(Saved entries)
'''

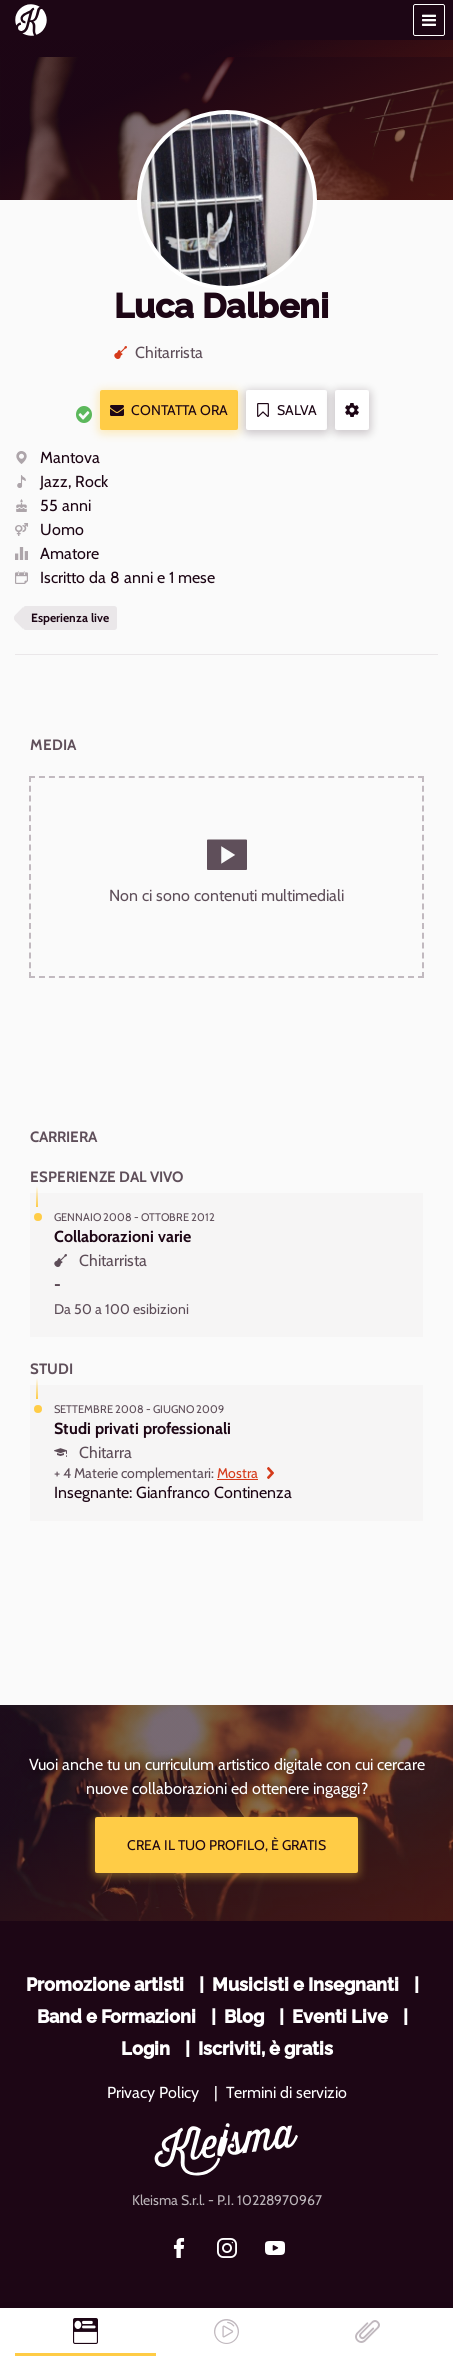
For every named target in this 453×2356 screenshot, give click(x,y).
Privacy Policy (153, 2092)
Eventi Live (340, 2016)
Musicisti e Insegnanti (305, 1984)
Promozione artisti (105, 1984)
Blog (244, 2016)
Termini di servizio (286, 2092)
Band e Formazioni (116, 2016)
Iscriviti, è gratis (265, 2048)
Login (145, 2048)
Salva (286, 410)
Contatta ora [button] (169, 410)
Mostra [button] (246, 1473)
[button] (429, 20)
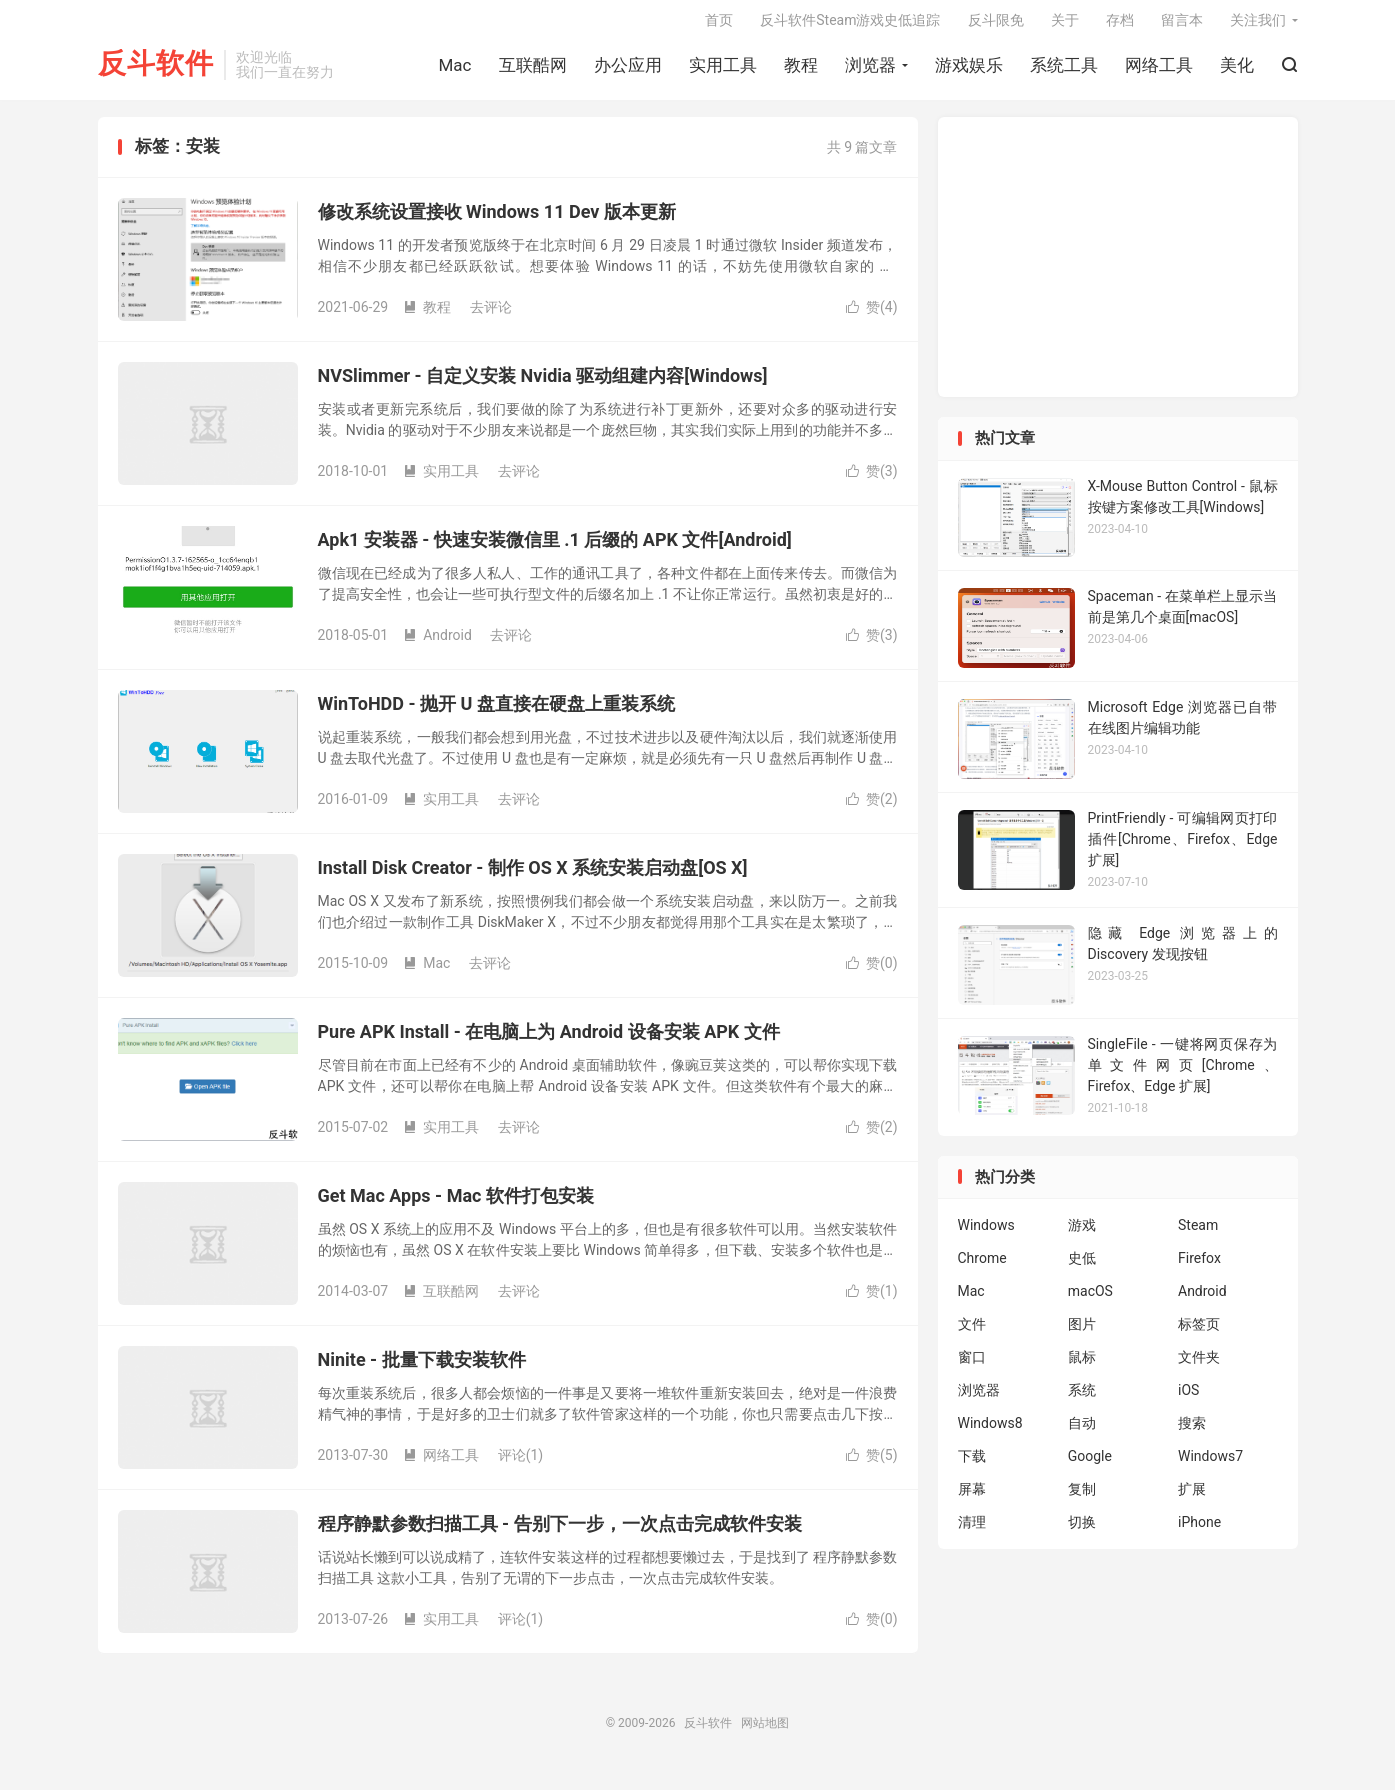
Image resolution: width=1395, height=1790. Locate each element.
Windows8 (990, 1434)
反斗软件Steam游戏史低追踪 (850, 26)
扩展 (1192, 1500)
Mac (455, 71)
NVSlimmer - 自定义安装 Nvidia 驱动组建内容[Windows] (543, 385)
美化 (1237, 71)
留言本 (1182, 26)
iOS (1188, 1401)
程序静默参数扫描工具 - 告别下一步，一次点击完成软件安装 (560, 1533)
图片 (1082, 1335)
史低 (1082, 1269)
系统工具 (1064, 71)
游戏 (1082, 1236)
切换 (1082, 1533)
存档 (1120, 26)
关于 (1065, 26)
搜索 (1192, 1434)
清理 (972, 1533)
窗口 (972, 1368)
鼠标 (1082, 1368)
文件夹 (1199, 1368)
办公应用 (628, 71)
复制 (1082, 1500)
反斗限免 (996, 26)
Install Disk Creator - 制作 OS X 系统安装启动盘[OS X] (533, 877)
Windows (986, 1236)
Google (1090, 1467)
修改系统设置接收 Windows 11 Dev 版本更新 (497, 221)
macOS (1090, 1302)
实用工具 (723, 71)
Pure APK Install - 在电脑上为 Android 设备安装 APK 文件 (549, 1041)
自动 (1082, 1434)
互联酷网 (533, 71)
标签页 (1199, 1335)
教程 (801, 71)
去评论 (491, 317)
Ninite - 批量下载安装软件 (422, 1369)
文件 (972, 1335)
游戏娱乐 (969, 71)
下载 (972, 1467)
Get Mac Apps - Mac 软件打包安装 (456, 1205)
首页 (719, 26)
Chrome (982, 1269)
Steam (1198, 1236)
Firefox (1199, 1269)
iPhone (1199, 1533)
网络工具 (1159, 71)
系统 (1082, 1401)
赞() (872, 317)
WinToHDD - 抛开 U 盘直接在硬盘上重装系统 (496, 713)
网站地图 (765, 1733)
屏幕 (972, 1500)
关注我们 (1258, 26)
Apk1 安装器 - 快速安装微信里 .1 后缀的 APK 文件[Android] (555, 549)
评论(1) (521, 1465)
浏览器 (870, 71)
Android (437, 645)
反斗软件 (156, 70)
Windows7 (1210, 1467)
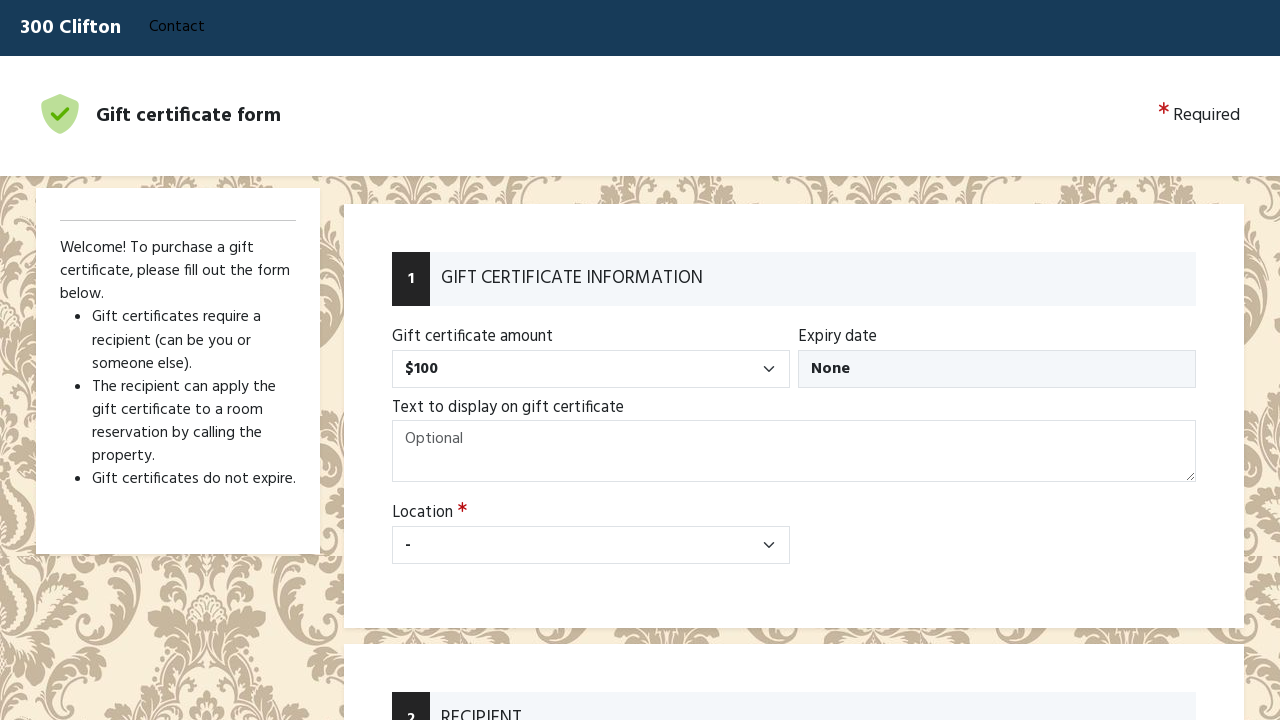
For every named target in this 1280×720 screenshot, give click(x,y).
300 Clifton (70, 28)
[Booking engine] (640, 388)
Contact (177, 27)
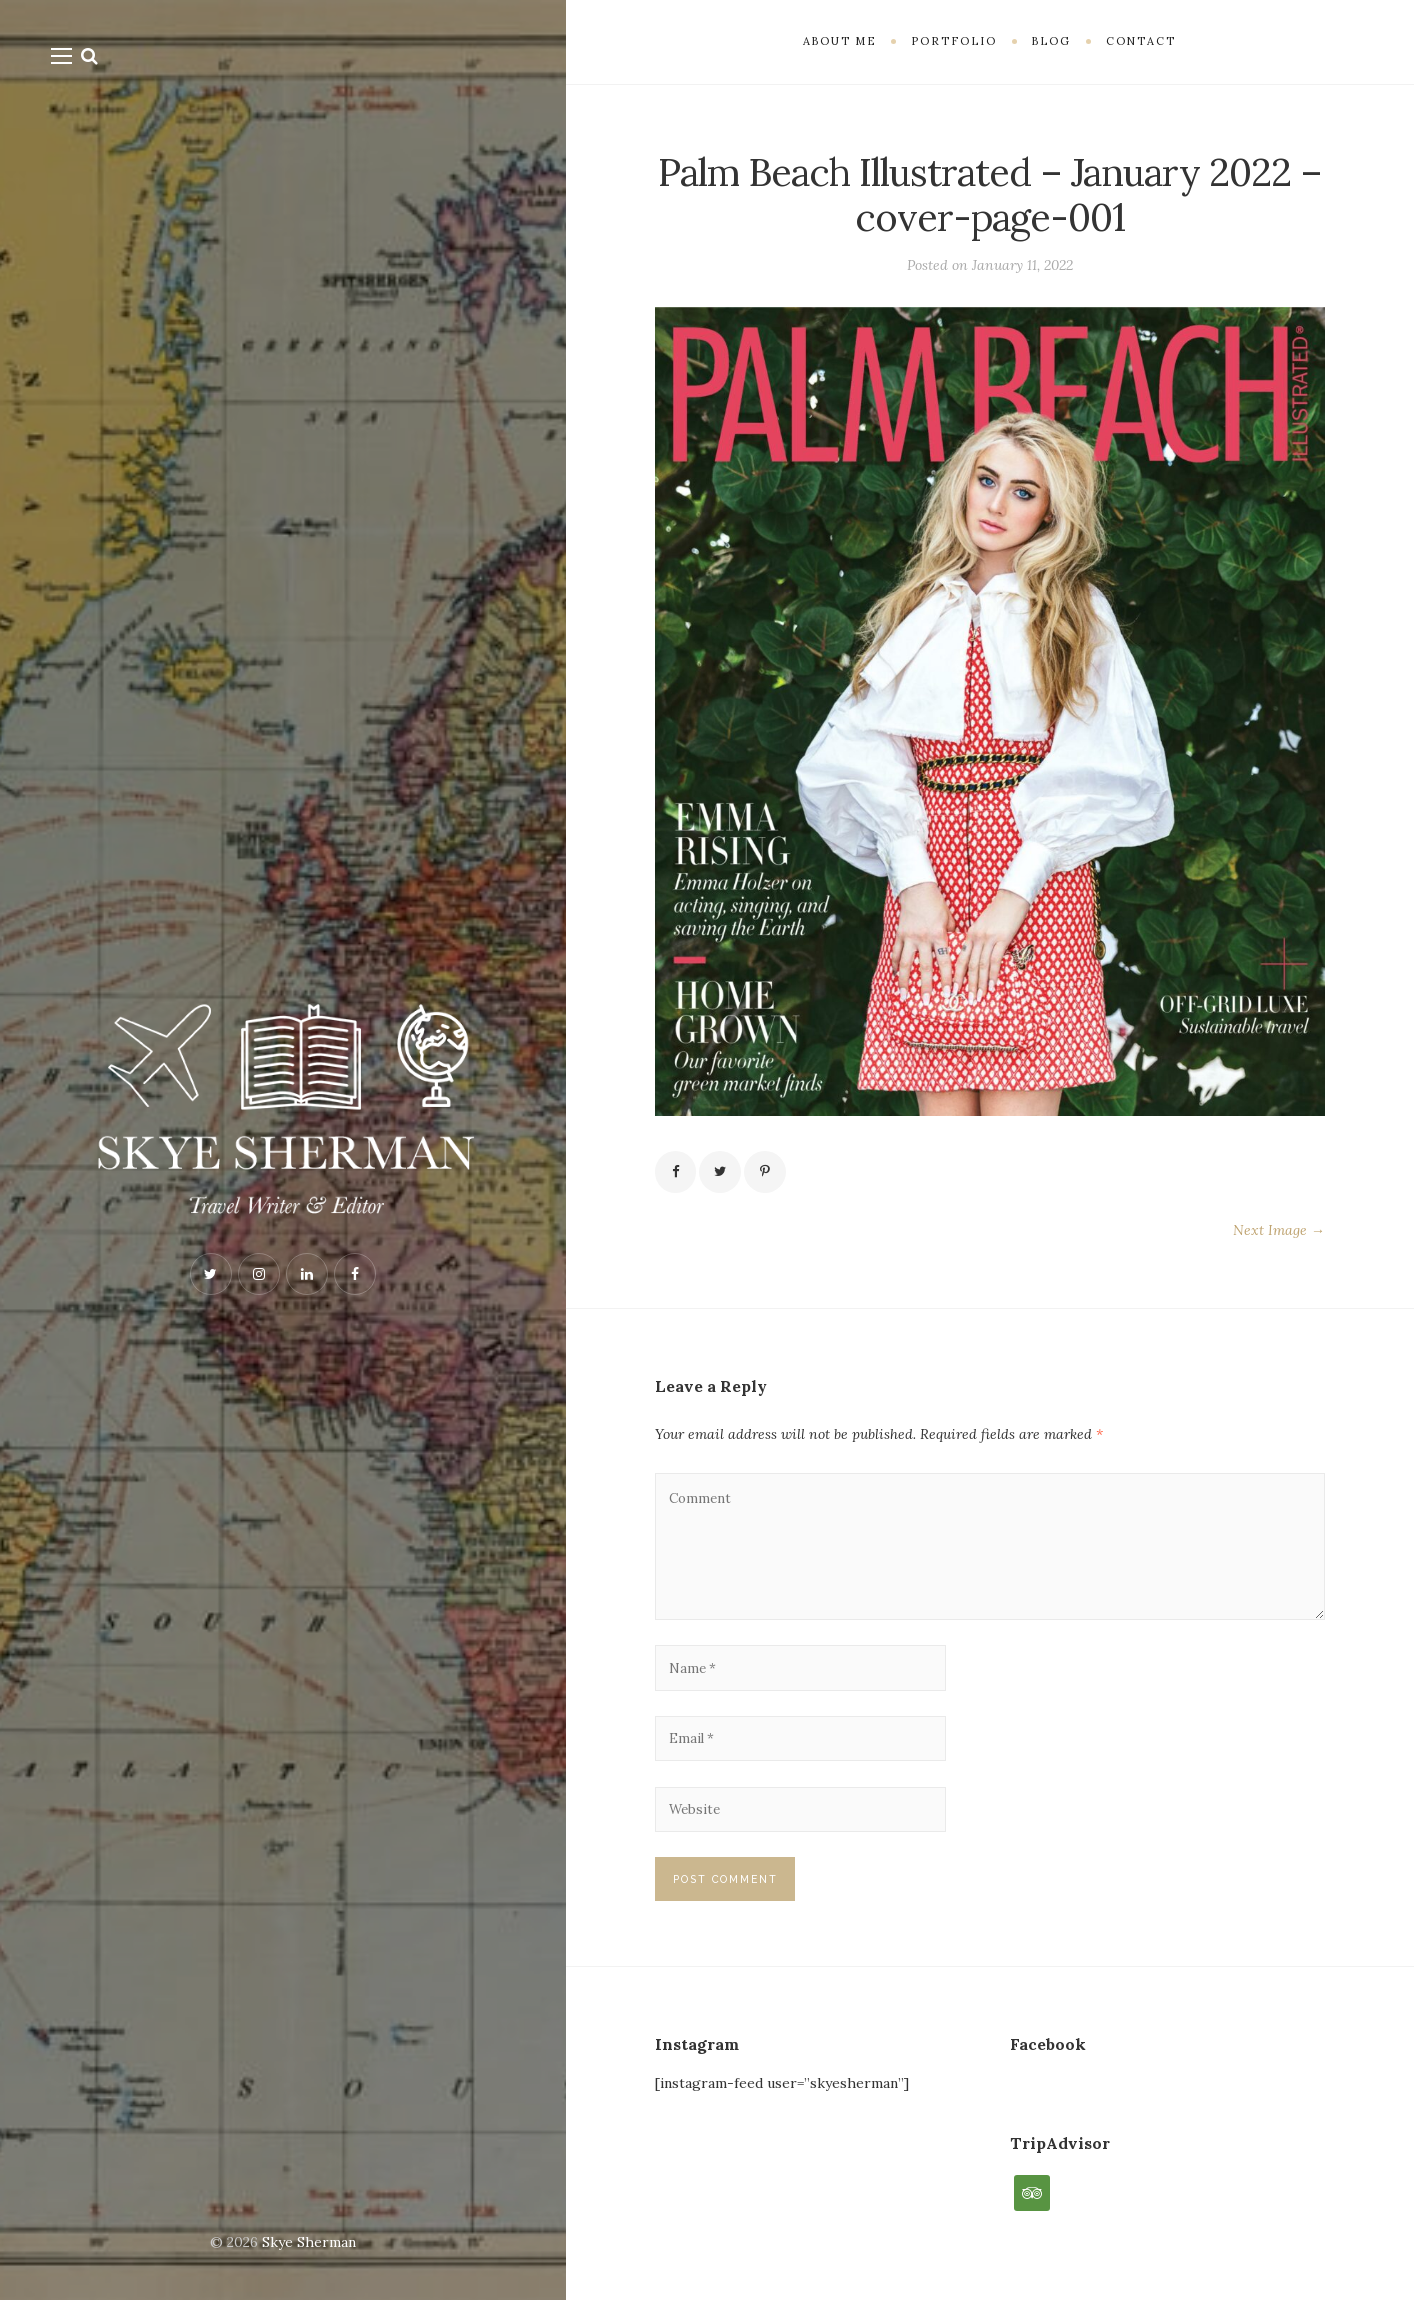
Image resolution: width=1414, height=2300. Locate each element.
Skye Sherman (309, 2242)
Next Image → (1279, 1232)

'''

*Task description*: Only a number is wanted. How many lines of the entries above carry "click"?

*Result for this task*: 2